EXERCISE GOAL: Please return each entry that follows exactly as given, but without pictures.

(Saved data entries)
□ □ □ □ □ □ □
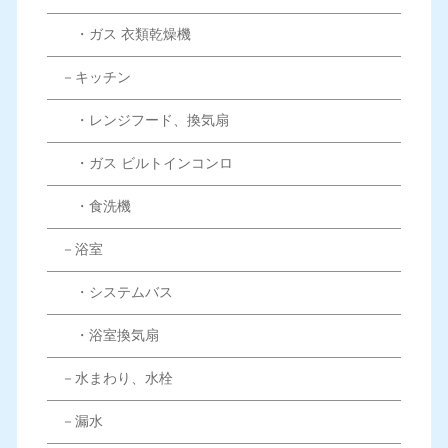
・ガス 衣類乾燥機
－キッチン
・レンジフード、換気扇
・ガス ビルトインコンロ
・食洗機
－浴室
・システムバス
・浴室換気扇
－水まわり、水栓
－漏水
□ □ □ □ □ □ □
THE COMPLETED TASK:
・ガス 衣類乾燥機
－キッチン
・レンジフード、換気扇
・ガス ビルトインコンロ
・食洗機
－浴室
・システムバス
・浴室換気扇
－水まわり、水栓
－漏水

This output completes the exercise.